Francisco Javier Mármol Rodríguez (born 21 July 1961), known as Catali, is a Spanish former footballer who played as a midfielder. His career is most closely associated with Albacete Balompié, with whom he played for 10 seasons, and made 53 appearances in La Liga in the early 1990s.

Career

Albacete Balompié

Catali was born in Albacete in the autonomous community of Castilla–La Mancha, and was brought up in the youth teams of local club Albacete Balompié, including spells at nearby clubs Hellín Deportivo and Villarrobledo. He was promoted to the first team during the 1983–84 season, and made his debut on New Year's Day 1984 in a 1–1 home draw with Antequerano at Estadio Carlos Belmonte. He replaced José Antonio Álvarez for the last ten minutes of the game.

He played only once more that season, also as a substitute, but the following season was to be a great one for both player and club.
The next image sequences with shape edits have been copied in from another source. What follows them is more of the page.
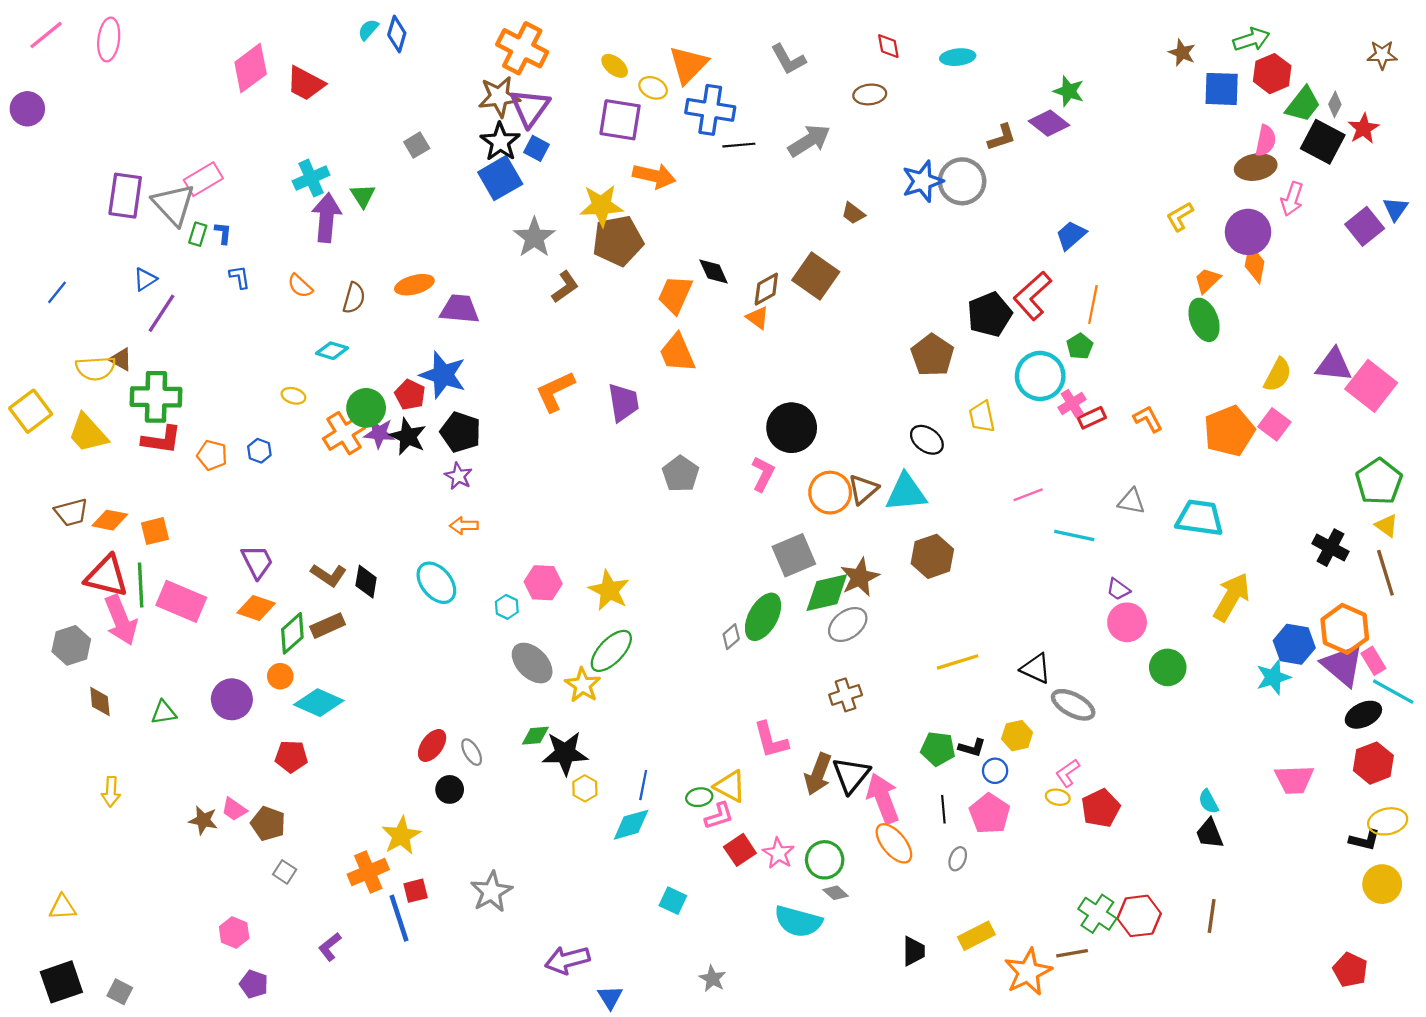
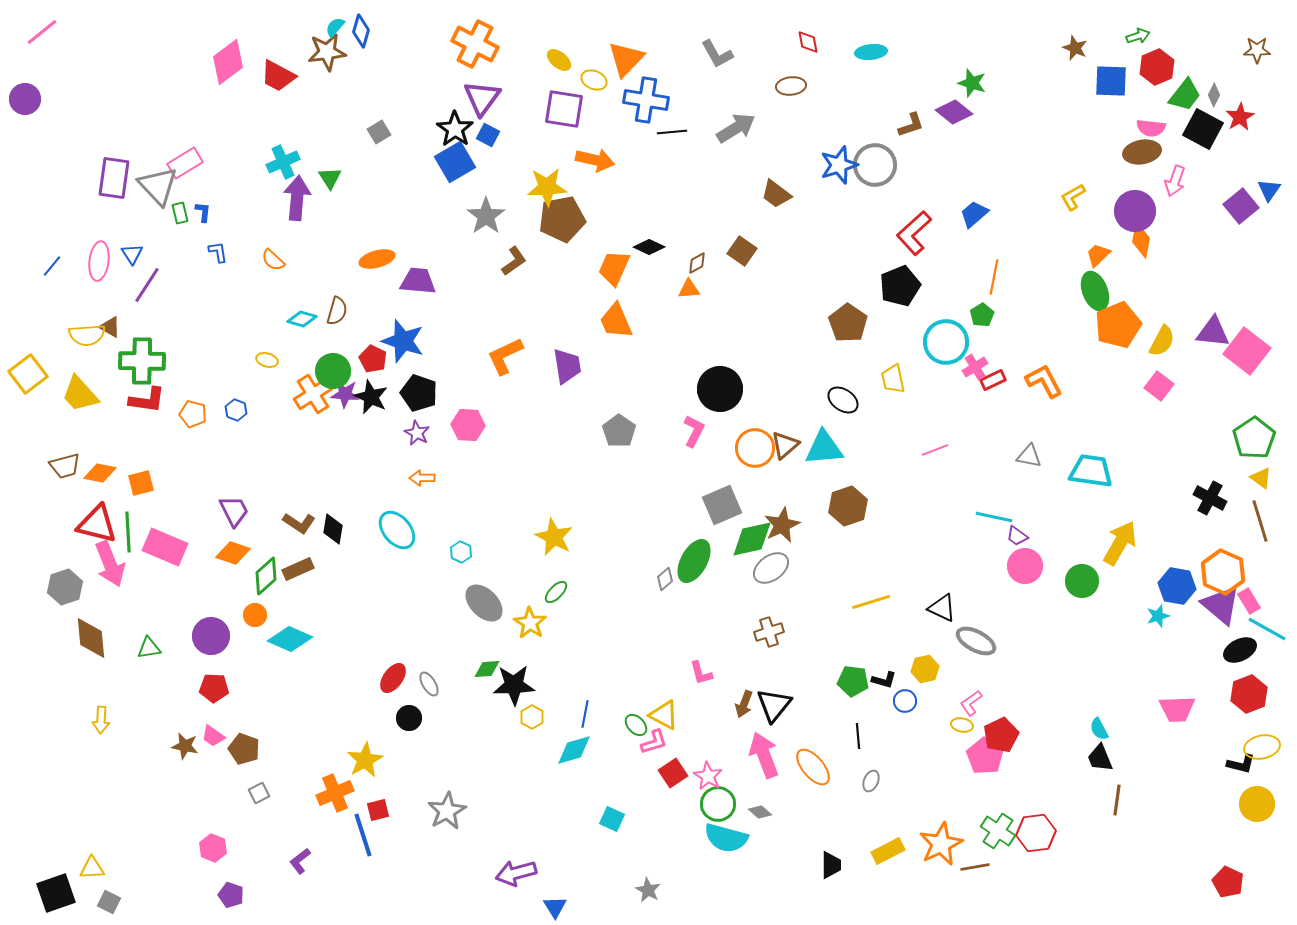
pink ellipse: (109, 39) -> (99, 261), moved
green arrow: (1251, 39) -> (1138, 36), size x0.7
brown star: (499, 97) -> (327, 52), moved
pink semicircle: (1266, 141) -> (1151, 128), turned 84
brown trapezoid: (853, 213) -> (776, 194), size x1.4
green rectangle: (198, 234) -> (180, 213), turned -30
black diamond: (714, 272) -> (649, 247), turned -40
brown square: (816, 276) -> (742, 251), size x0.7
blue triangle: (145, 279) -> (132, 254), turned -30
brown diamond: (766, 289) -> (697, 263), size x0.7
red L-shape: (1032, 296) -> (914, 233), moved
brown semicircle: (354, 298) -> (337, 311), moved
orange triangle: (758, 318) -> (689, 289), turned -40
orange L-shape: (1148, 419) -> (1044, 381), size x1.4
orange pentagon: (1229, 431) -> (1118, 325), moved
cyan line: (1074, 535) -> (994, 517), moved
pink hexagon: (543, 583) -> (468, 425), moved
green ellipse: (611, 651) -> (556, 592), size x0.6
green circle: (1168, 667) -> (1082, 581), moved
cyan star: (1273, 677) -> (1158, 616), size x0.7
brown diamond: (100, 701) -> (91, 638), size x1.5
pink L-shape: (771, 740) -> (701, 673), size x0.7
red pentagon: (291, 756) -> (214, 688), moved
brown arrow: (818, 774) -> (744, 704), size x0.7
green ellipse: (699, 797) -> (636, 725), turned 55
pink arrow: (883, 798) -> (764, 755), moved
pink pentagon: (990, 814) -> (985, 756), moved
green circle: (825, 860) -> (718, 804), moved
gray square: (285, 872) -> (259, 793), turned 30
yellow triangle: (63, 907) -> (92, 868), moved
brown line: (1212, 916) -> (1117, 800), moved
orange star: (1028, 972) -> (941, 844), moved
He made his first start in the first match of the season, a 1–0 win over Rayo Vallecano at Vallecas on 2 September, and also started at home to Linares three weeks later in another 1–0 victory. He scored his first goal on 10 October as Albacete drew 1–1 at home with Cartagena FC in the first round of the Copa del Rey to secure a 4–1 aggregate victory. He scored twice more in his 47 appearances that year, both in the Copa de la Liga, a competition which Albacete won by beating Badajoz 3–1 on aggregate in the final.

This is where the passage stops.